Morì per una trasfusione di sangue infetto. Ministero della salute ora condannato, a distanza di tanti anni.
Lo ha deciso la sezione distaccata di Casoria del tribunale di Napoli, condannando il Ministero della Salute ad un maxi risarcimento da oltre un milione di euro alla famiglia di un paziente, D.L. poi deceduto per epatite C.
Era il 1985, quando un uomo, all’epoca dei fatti, 47enne, fu ricoverato al centro traumatologico ortopedico (CTO) a causa di una frattura al femore e sottoposto a una trasfusione. Quindici anni dopo scoprì di aver contratto l’epatite C, un virus che lo portò poi alla morte, dopo tante sofferenze, nel giugno del 2015. Per i familiari, l’epatite C sarebbe stata causata da una sacca di sangue infetto.

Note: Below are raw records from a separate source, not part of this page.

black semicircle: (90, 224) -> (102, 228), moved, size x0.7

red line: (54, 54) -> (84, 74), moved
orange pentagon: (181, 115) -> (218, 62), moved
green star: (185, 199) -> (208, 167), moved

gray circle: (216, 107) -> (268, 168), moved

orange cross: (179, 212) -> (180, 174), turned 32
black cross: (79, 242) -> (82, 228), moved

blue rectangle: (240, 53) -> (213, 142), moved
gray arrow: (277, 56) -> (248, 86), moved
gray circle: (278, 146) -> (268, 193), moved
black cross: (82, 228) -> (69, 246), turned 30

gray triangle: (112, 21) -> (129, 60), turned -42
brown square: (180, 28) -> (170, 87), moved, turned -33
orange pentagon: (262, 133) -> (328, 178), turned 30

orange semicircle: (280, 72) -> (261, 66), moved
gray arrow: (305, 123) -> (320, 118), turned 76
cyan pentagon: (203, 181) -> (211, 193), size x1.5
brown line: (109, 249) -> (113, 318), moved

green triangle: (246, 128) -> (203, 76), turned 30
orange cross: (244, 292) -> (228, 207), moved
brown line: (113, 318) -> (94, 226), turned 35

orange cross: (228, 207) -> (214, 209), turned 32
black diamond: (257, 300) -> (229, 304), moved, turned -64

La cui tesi è stata accolta anche dai giudici.
Il Ministero dovrà pagare oltre 171mila euro a testa alla moglie dell’uomo (che all’epoca del decesso aveva 77 anni) e ai quattro figli della coppia (che sempre nel 2018 avevano un’età compresa tra dai 51 ai 43 anni), oltre ad altri 195mila euro quale danno biologico terminale e danno catastrofale. Complessivamente più di un milione di euro, oltre alle spese di interesse, a quelle relative alle competenze professionali del legale che ha seguito la vicenda (l’avvocato Piervittorio Tione) e per il consulente tecnico d’ufficio.